> _WORK TASK_:
With the pictures omitted, output word for word the lines from the one containing "cliquez-ici (304, 526)" through the end of the records.
====== DATA UNDER STUDY ======
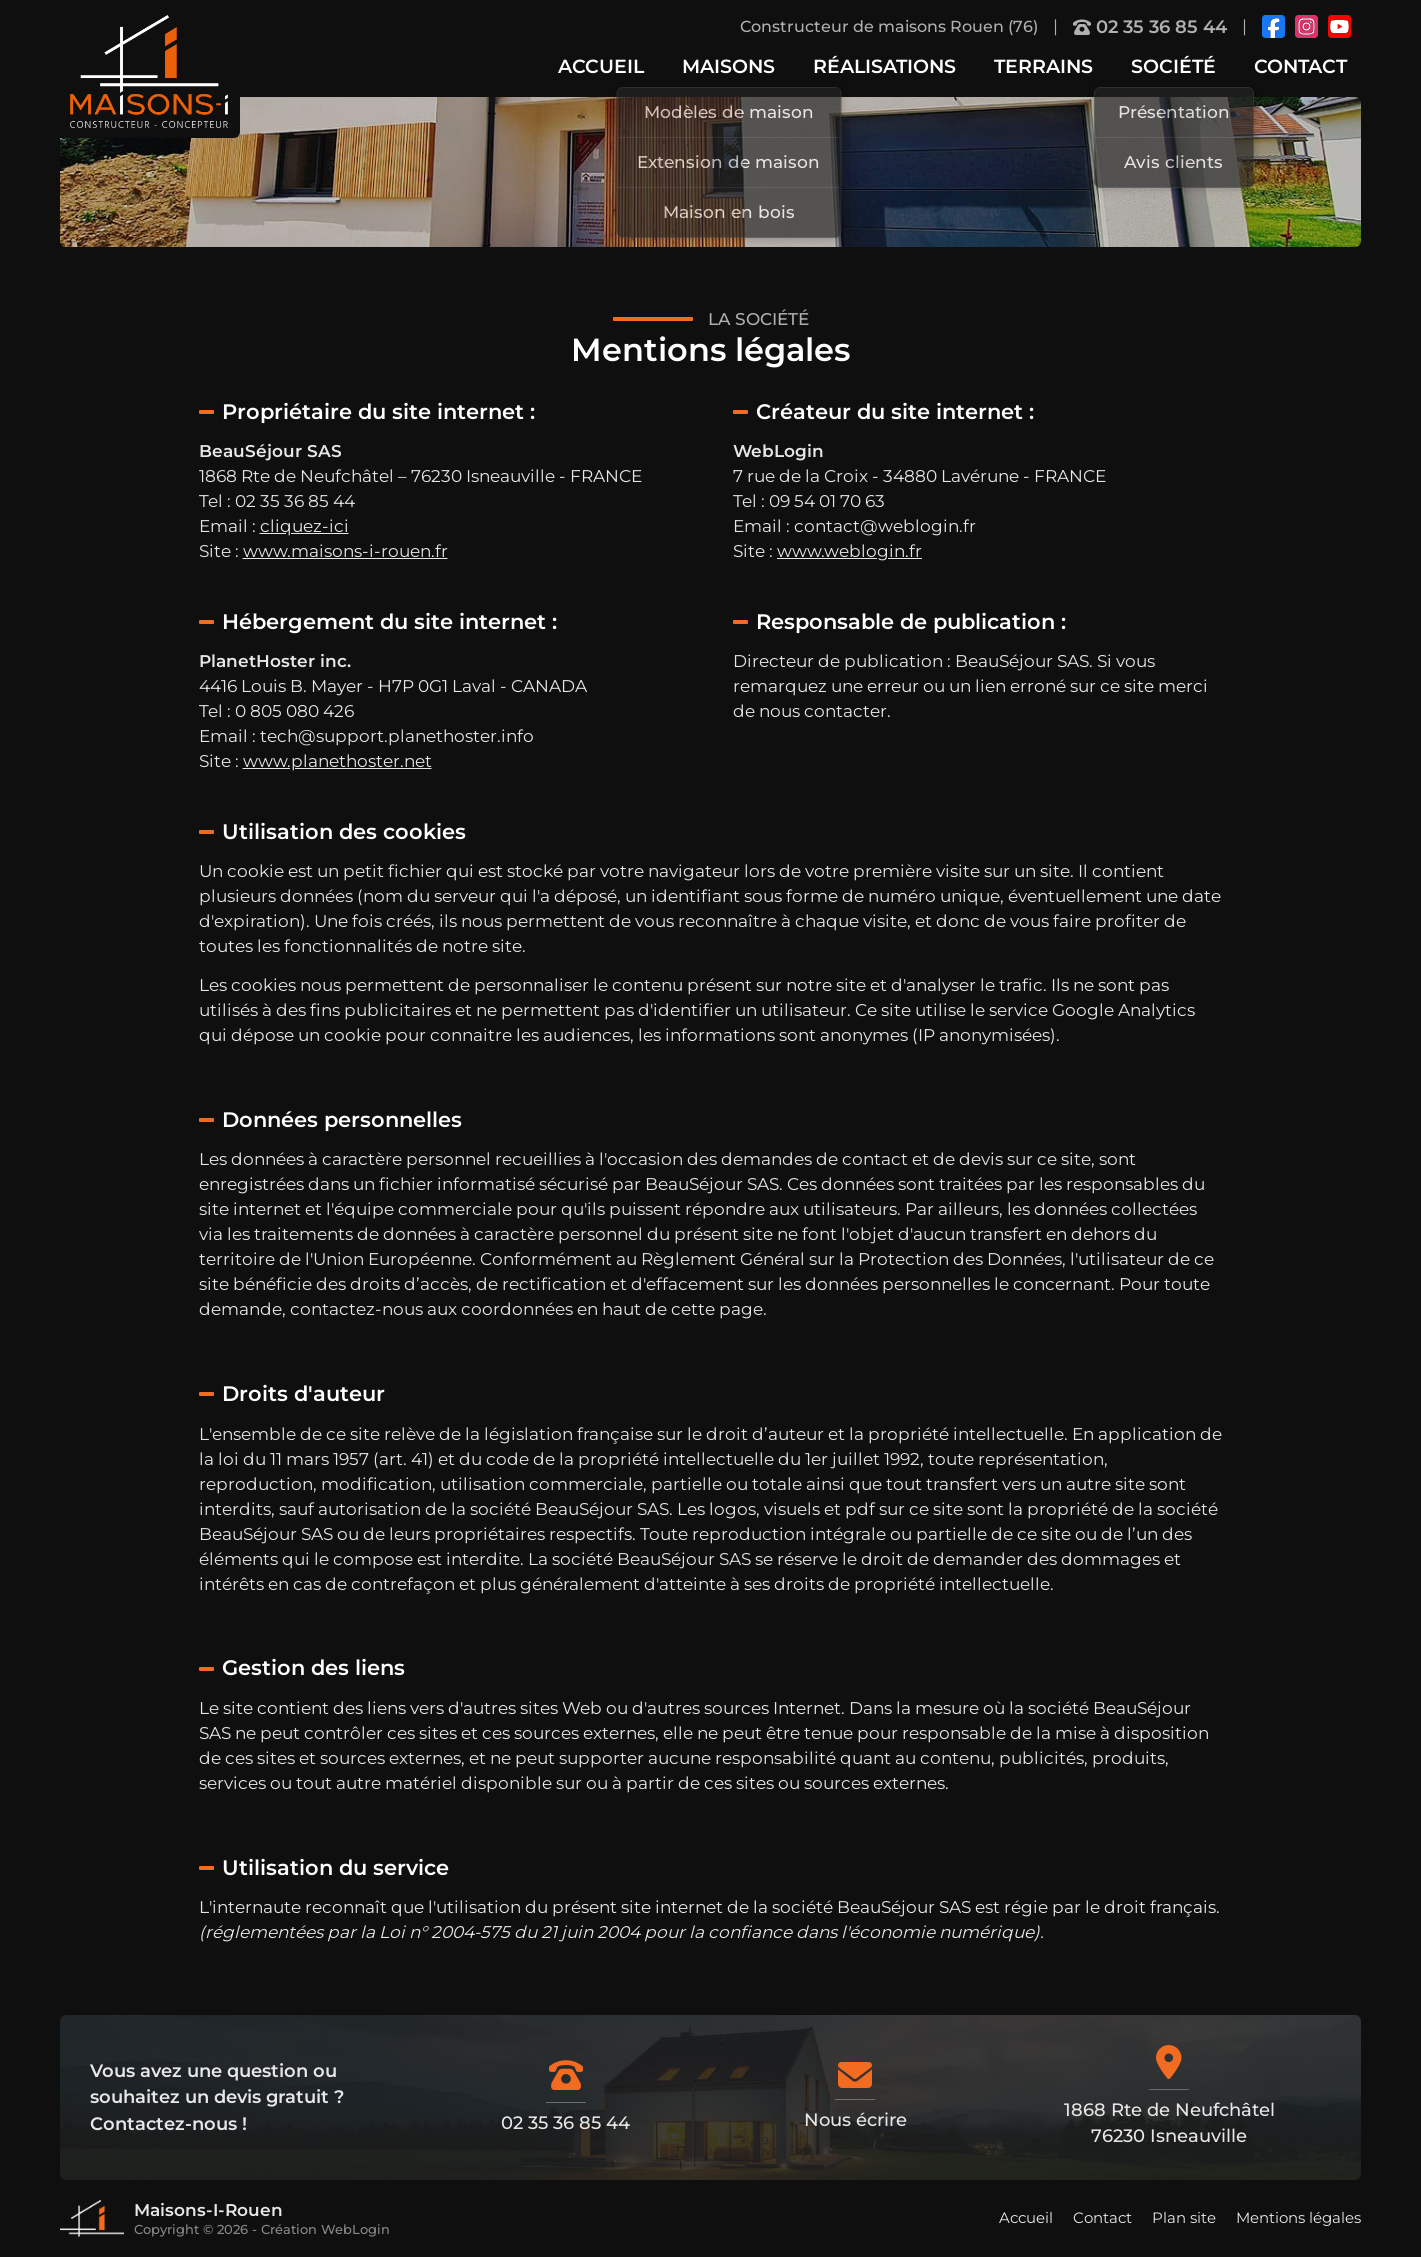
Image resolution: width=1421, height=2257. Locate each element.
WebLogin (355, 2229)
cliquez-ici (304, 526)
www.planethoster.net (337, 761)
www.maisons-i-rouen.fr (345, 551)
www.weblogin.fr (849, 551)
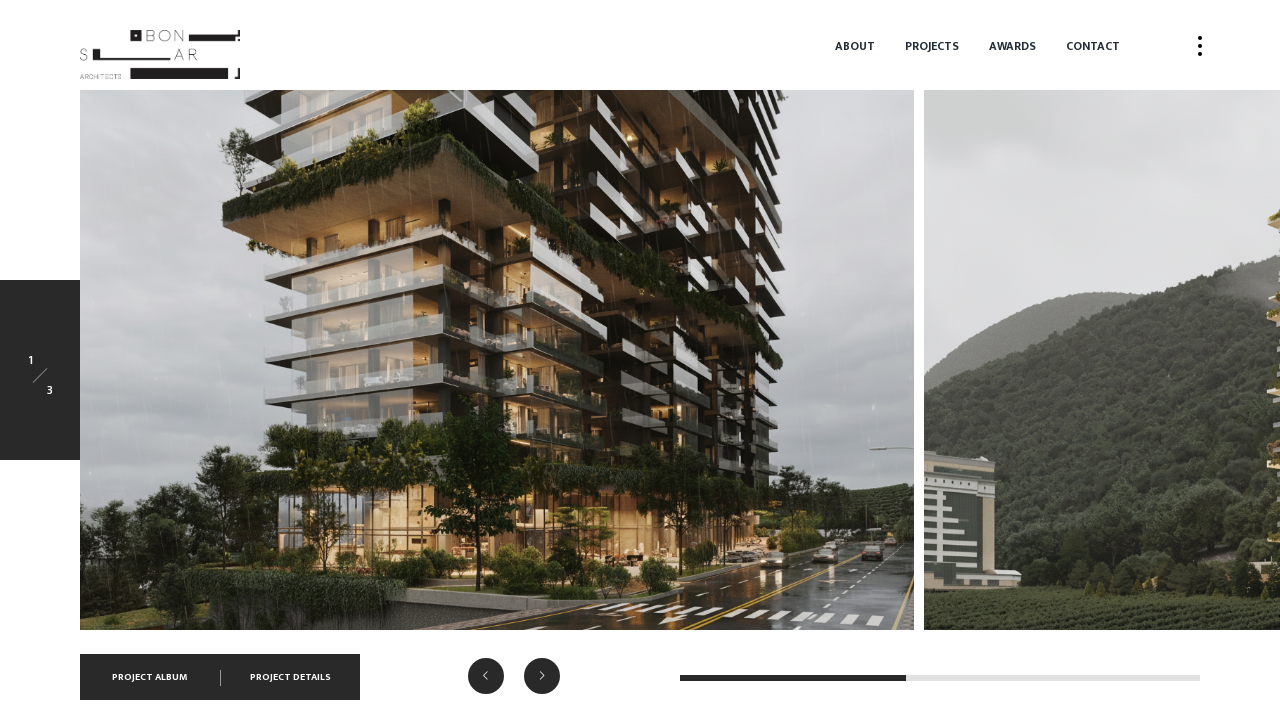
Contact (1093, 46)
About (855, 46)
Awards (1012, 46)
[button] (486, 676)
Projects (932, 46)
======
> _RESPONSE TO THIS EXERCISE_:
cliquez-ici (304, 526)
www.planethoster.net (337, 761)
www.maisons-i-rouen.fr (345, 551)
www.weblogin.fr (849, 551)
Contact (1093, 46)
About (855, 46)
Awards (1012, 46)
[button] (486, 676)
Projects (932, 46)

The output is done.